• **SOURCE DATA**
• • •

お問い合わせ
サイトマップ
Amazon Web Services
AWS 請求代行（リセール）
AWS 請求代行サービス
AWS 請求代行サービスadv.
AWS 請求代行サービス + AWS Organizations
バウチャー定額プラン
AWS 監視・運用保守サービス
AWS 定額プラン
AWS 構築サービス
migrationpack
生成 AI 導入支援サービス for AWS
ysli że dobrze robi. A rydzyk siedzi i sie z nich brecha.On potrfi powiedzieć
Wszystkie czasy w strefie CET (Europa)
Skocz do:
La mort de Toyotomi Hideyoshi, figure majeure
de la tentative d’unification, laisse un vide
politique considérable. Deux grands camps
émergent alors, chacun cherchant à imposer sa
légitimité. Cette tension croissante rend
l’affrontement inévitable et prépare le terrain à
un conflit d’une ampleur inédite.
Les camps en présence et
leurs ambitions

• • •

• **WHAT THE EXERCISE ASKS**
Restate each entry word for word.

• **EXERCISE ANSWER**
お問い合わせ
サイトマップ
Amazon Web Services
AWS 請求代行（リセール）
AWS 請求代行サービス
AWS 請求代行サービスadv.
AWS 請求代行サービス + AWS Organizations
バウチャー定額プラン
AWS 監視・運用保守サービス
AWS 定額プラン
AWS 構築サービス
migrationpack
生成 AI 導入支援サービス for AWS
ysli że dobrze robi. A rydzyk siedzi i sie z nich brecha.On potrfi powiedzieć
Wszystkie czasy w strefie CET (Europa)
Skocz do:
La mort de Toyotomi Hideyoshi, figure majeure
de la tentative d’unification, laisse un vide
politique considérable. Deux grands camps
émergent alors, chacun cherchant à imposer sa
légitimité. Cette tension croissante rend
l’affrontement inévitable et prépare le terrain à
un conflit d’une ampleur inédite.
Les camps en présence et
leurs ambitions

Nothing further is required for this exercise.